The main characters in the film are children aged between nine years and nineteen years featured out with their families.

growing up trans

Growing Up Trans documentary tells us about children who believe that they are transgender. The documentary Growing Up Trans illustrates children suffering from psychological problems as they walk through the transgendered lifestyle. Characters involved in the documentary are minor while their parents and doctors subject them into drugs that they are not aware of the side effects. The documentary “Growing Up Trans” gives a clear picture of concepts of genetics. Researchers argue that the strategy can be used to form a transgendered individual however, a high level of expertise is needed. The technology is used globally although at times it yields the undesired effects due to genetic mutations. In the case of 13-year-old Ariel, who came to her new female name from a love of Disney princesses, we listen in as a counselor explains to her that starting the cross-gender hormonal therapy at her age will preclude the possibility of her having a biological child.With the invention of genetics, research scientists incorporate techniques of genetic modification to achieve the desired traits. The mother of Alex Singh says she understands the problems with letting her son be in the "driver's seat" on a decision so big, but explains her decision to allow the testosterone injections by saying, "We are not experiencing what he is experiencing."Īfter Alex is informed that the changes in his body will not be reversible, we witness the boy signing off on consent forms and then receiving his first injection of testosterone. It is impossible to watch this film and not feel the profound uncertainty and even anguish of some of the parents as they meet with doctors and therapists to discuss the choices they face. The latter are the ones that bring about some changes that cannot be undone. That raises the issue of the "puberty blockers" and the cross-sex hormones. That tension is at the heart of "Growing Up Trans," and Lia Hegarty's words perfectly set the table when she says all she needs now is the "surgery and medicine." But there's also a newly formed mainstream understanding of the fluid nature of identity - that it is not fixed, as earlier generations were taught.īiology need not be destiny. The societal preoccupation with identity grows in part out of changing demographics as the nation moves from a white majority to one dominated by persons of color.

growing up trans

Indeed, how much of Barack Obama's presidency has been consumed with debates about his identity - to the extreme of some demanding to see his birth certificate?
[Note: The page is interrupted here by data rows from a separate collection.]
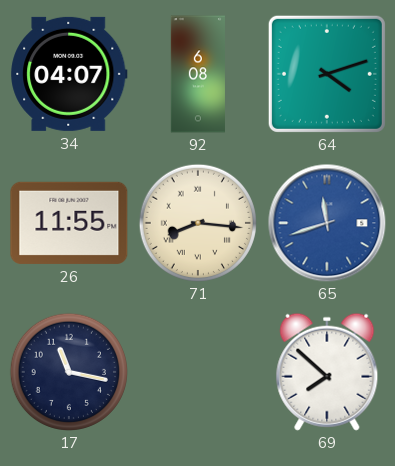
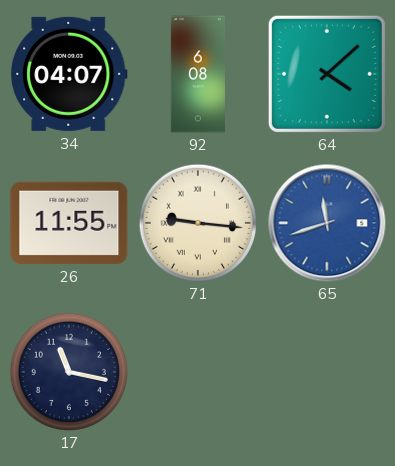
64: 4:12 -> 4:08
71: 8:16 -> 9:16
69: 7:52 -> none
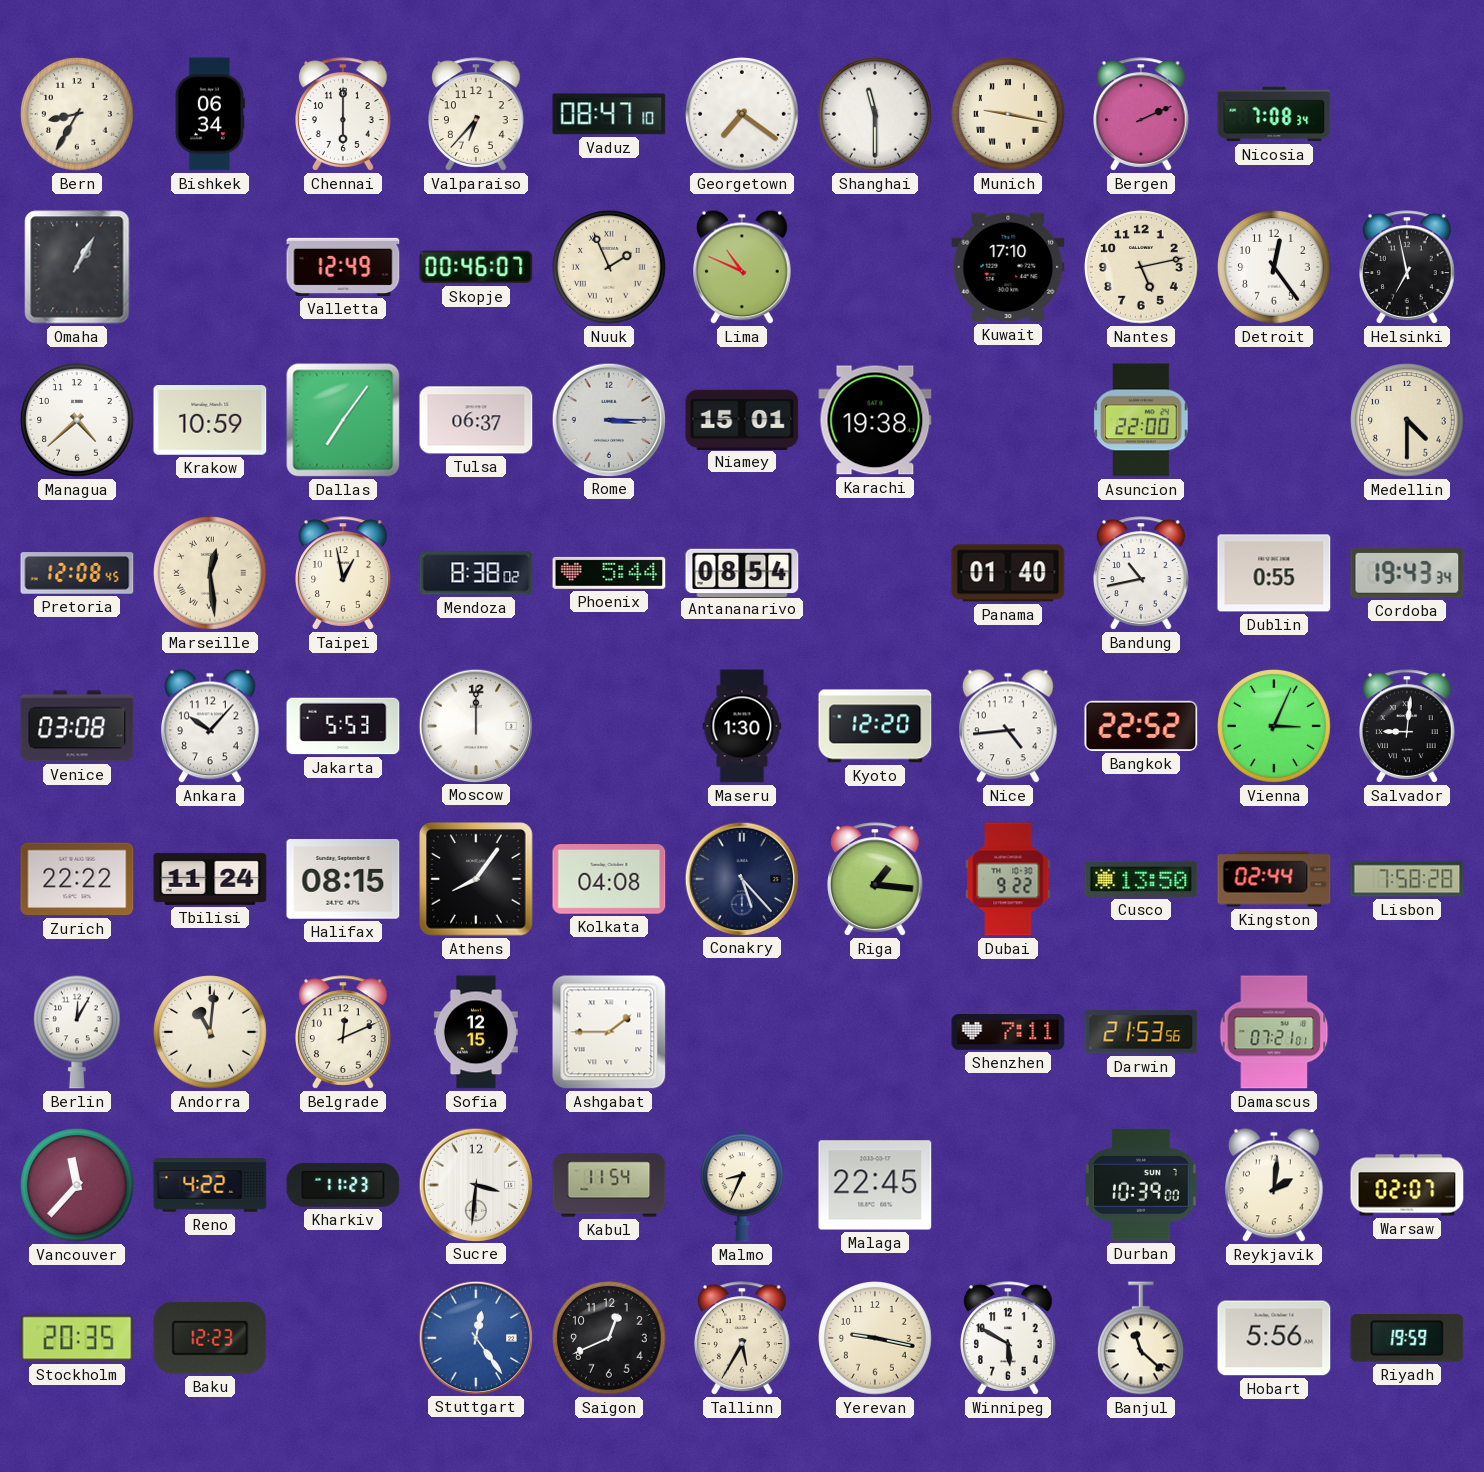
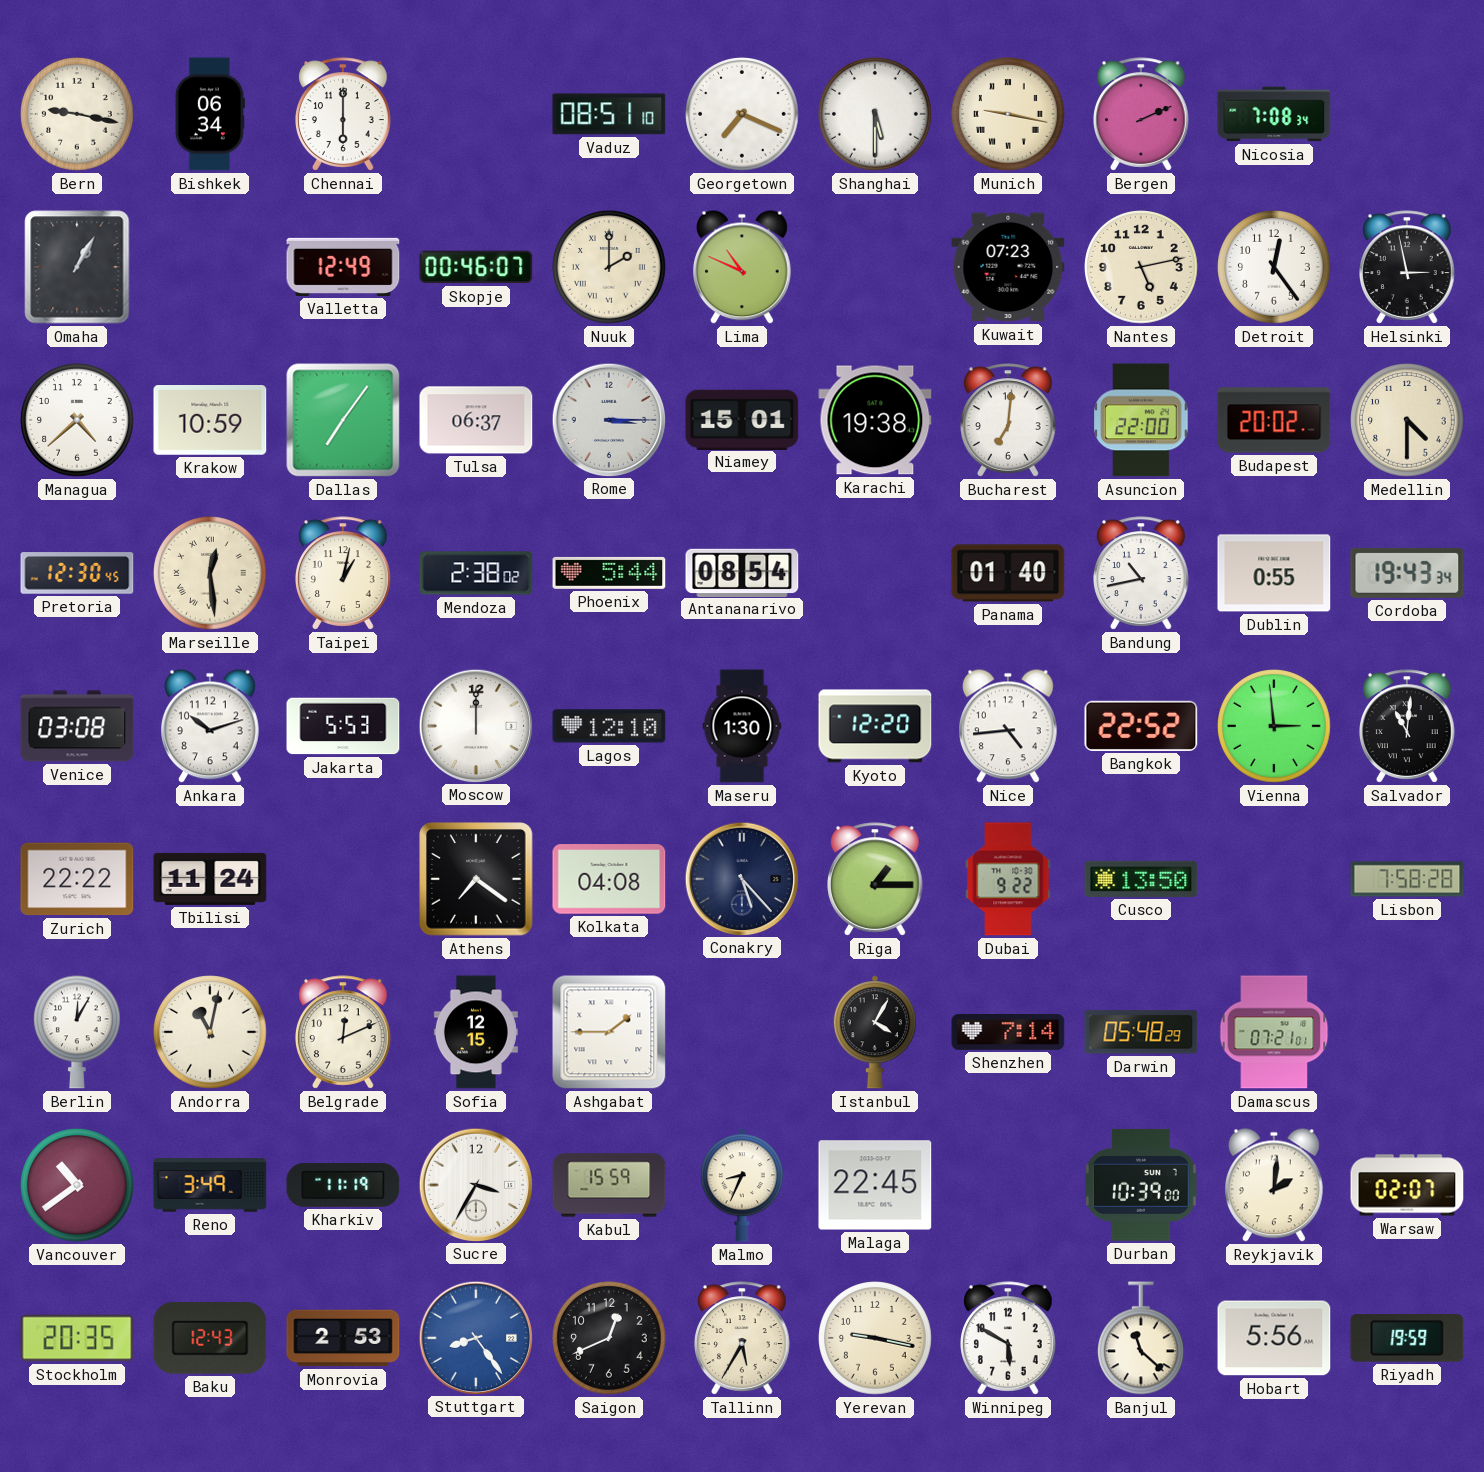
Bern: 8:35 -> 9:17
Valparaiso: 6:37 -> none
Vaduz: 08:47 -> 08:51
Georgetown: 7:21 -> 7:19
Shanghai: 11:30 -> 5:30
Nuuk: 1:56 -> 2:00
Kuwait: 17:10 -> 07:23
Helsinki: 6:58 -> 2:58
Bucharest: none -> 7:01
Budapest: none -> 20:02
Pretoria: 12:08 -> 12:30
Taipei: 12:58 -> 1:02
Mendoza: 8:38 -> 2:38
Ankara: 10:07 -> 10:12
Lagos: none -> 12:10
Vienna: 3:04 -> 2:59
Salvador: 9:01 -> 11:01
Halifax: 08:15 -> none
Athens: 8:06 -> 7:21
Riga: 1:16 -> 1:15
Kingston: 02:44 -> none
Andorra: 11:01 -> 11:02
Istanbul: none -> 4:05
Shenzhen: 7:11 -> 7:14
Darwin: 21:53 -> 05:48
Vancouver: 11:37 -> 10:39
Reno: 4:22 -> 3:49
Kharkiv: 11:23 -> 11:19
Sucre: 3:31 -> 3:35
Kabul: 11:54 -> 15:59
Baku: 12:23 -> 12:43
Monrovia: none -> 2:53
Stuttgart: 12:24 -> 8:24
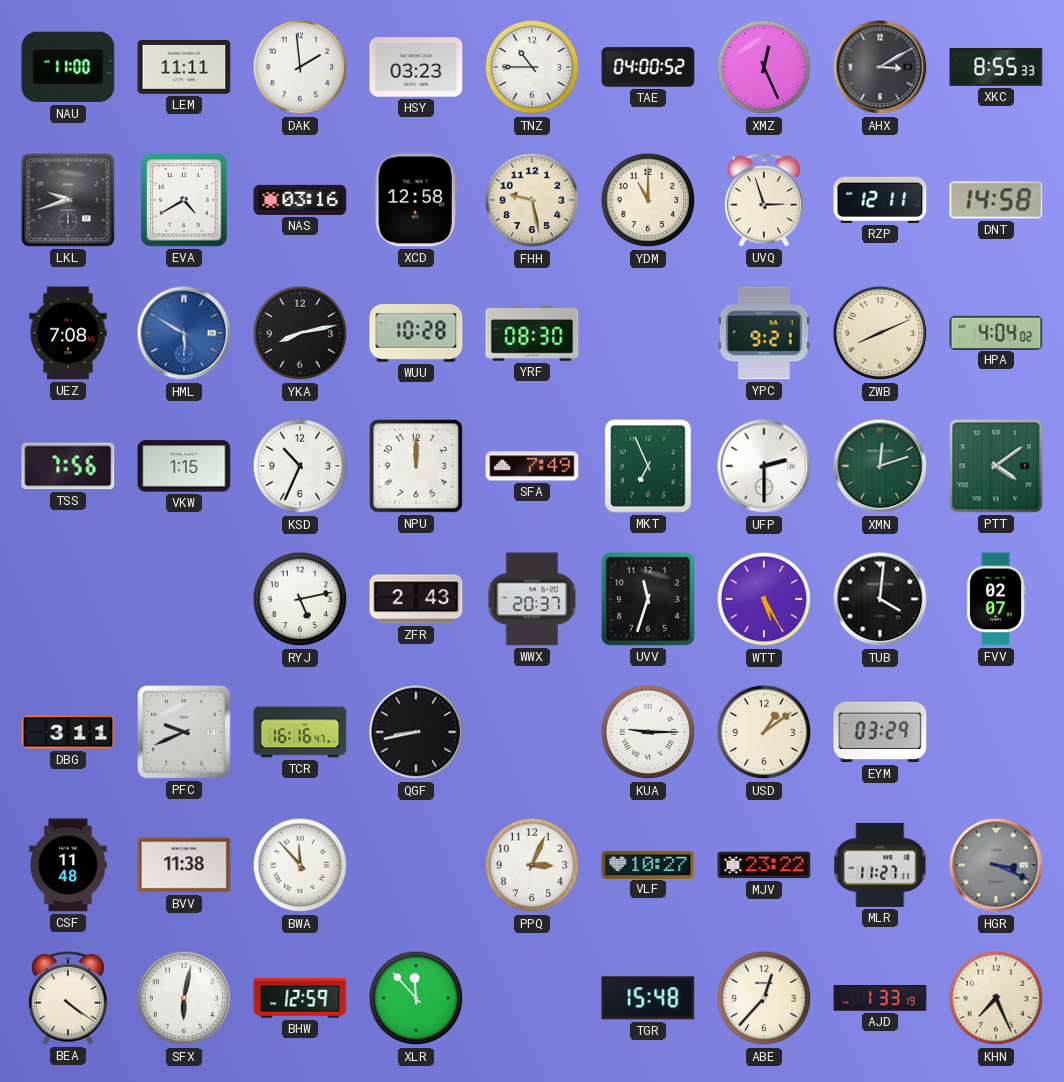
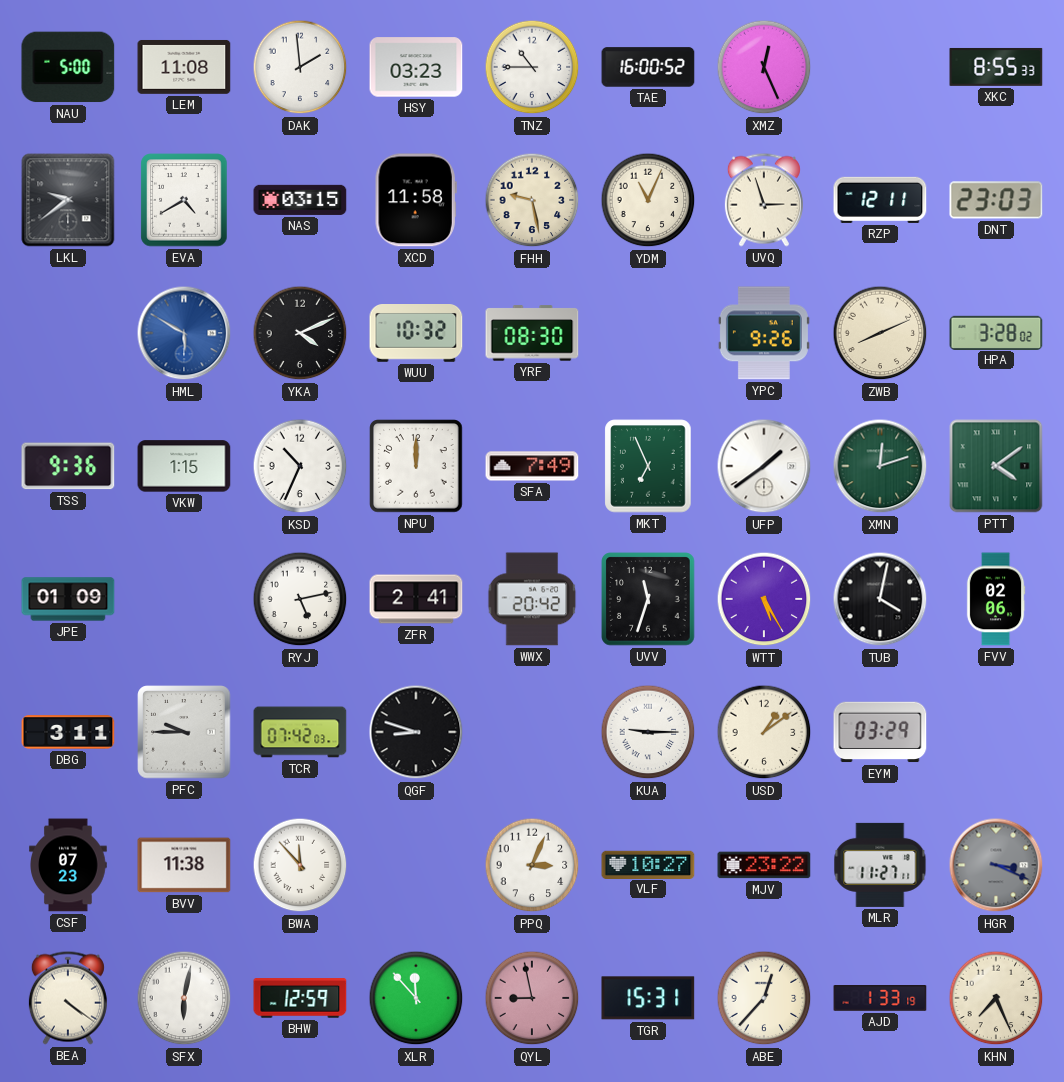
NAU: 11:00 -> 5:00
LEM: 11:11 -> 11:08
TAE: 04:00 -> 16:00
AHX: 3:10 -> none
LKL: 9:42 -> 9:39
NAS: 03:16 -> 03:15
XCD: 12:58 -> 11:58
YDM: 11:00 -> 11:04
DNT: 14:58 -> 23:03
UEZ: 7:08 -> none
YKA: 8:13 -> 4:11
WUU: 10:28 -> 10:32
YPC: 9:21 -> 9:26
HPA: 4:04 -> 3:28
TSS: 7:56 -> 9:36
UFP: 2:30 -> 1:39
JPE: none -> 01:09
ZFR: 2:43 -> 2:41
WWX: 20:37 -> 20:42
TUB: 4:01 -> 4:02
FVV: 02:07 -> 02:06
PFC: 9:41 -> 9:45
TCR: 16:16 -> 07:42
QGF: 8:43 -> 8:48
CSF: 11:48 -> 07:23
QYL: none -> 8:58
TGR: 15:48 -> 15:31
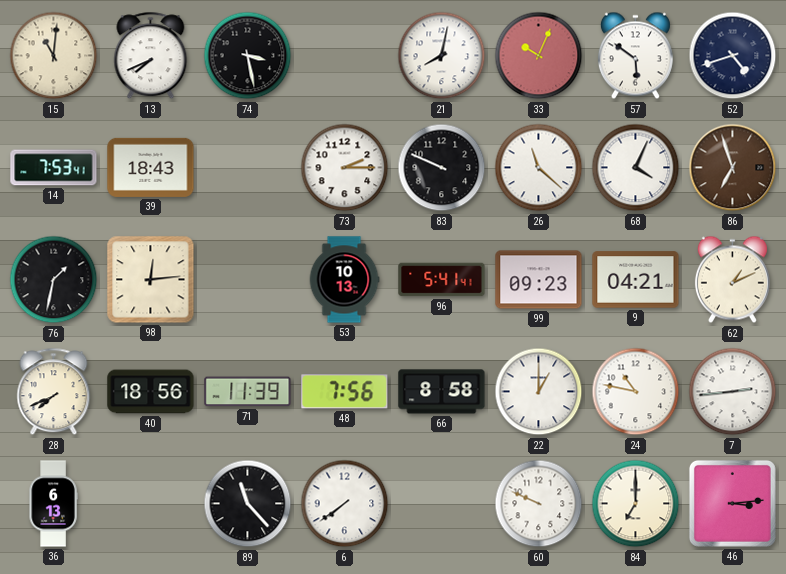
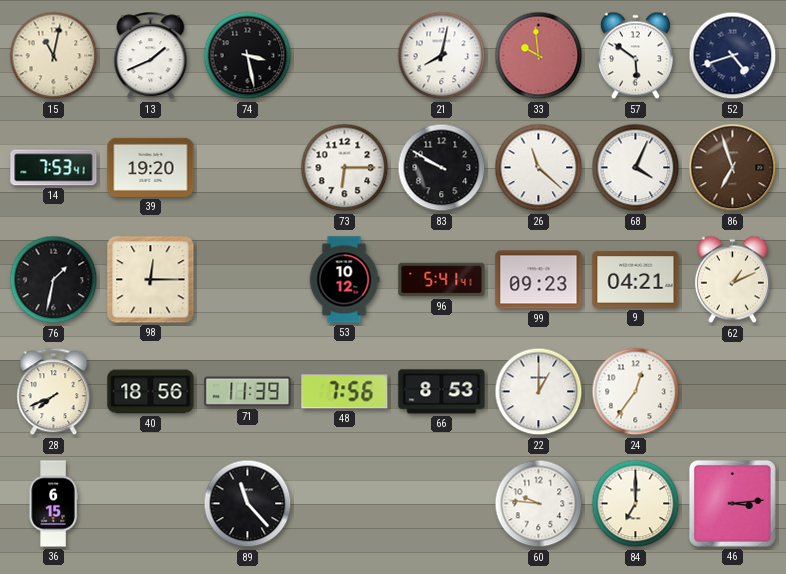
15: 11:01 -> 11:02
13: 7:41 -> 1:41
33: 10:04 -> 9:59
39: 18:43 -> 19:20
73: 2:15 -> 6:15
83: 9:49 -> 9:50
98: 12:14 -> 12:15
53: 10:13 -> 10:12
66: 8:58 -> 8:53
24: 10:47 -> 12:36
7: 2:44 -> none
36: 6:13 -> 6:15
6: 7:39 -> none
60: 9:49 -> 9:46
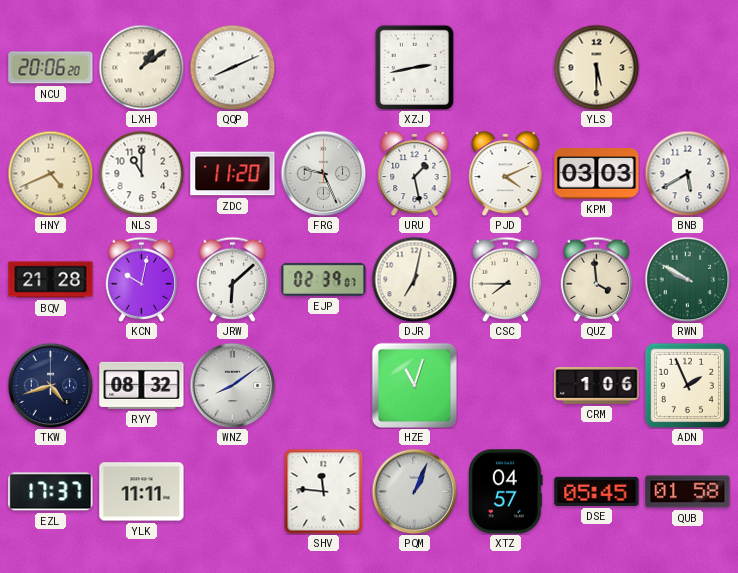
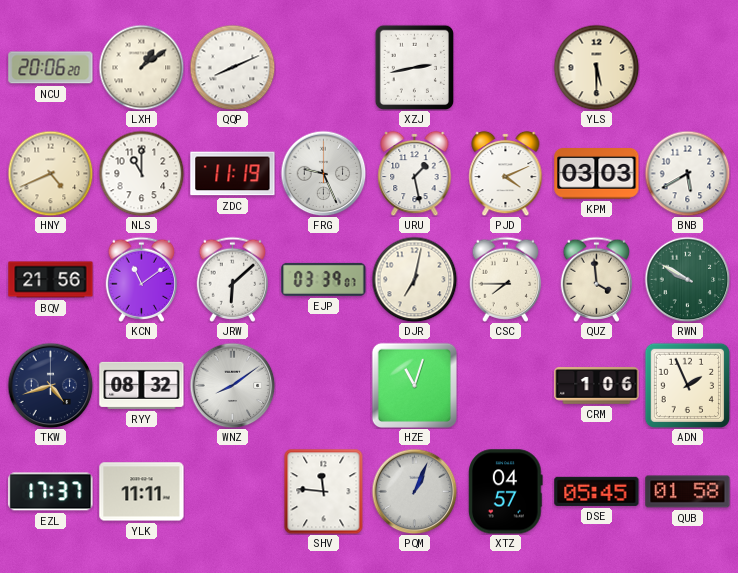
ZDC: 11:20 -> 11:19
BQV: 21:28 -> 21:56
KCN: 10:02 -> 11:09
EJP: 02:39 -> 03:39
#Growing up trans registration#

We are a culture having an identity crisis - whether it's the debate over a woman who was born to white parents but identifies as African-American leading a chapter of the NAACP, or Jeb Bush listing himself as Hispanic on a 2009 voter registration form. With Lia's elegantly simple, straightforward opening words, "Growing Up Trans" is instantly grounded in the larger discussion of identity. That's really all you need except for the fifth one that I still need: surgery and medicine to help me look like a girl."

growing up trans

So now, I've changed my name, my clothes, my room and my pronouns. This year, she adds, "I changed my name officially. Now, she says, "I'm almost completely female."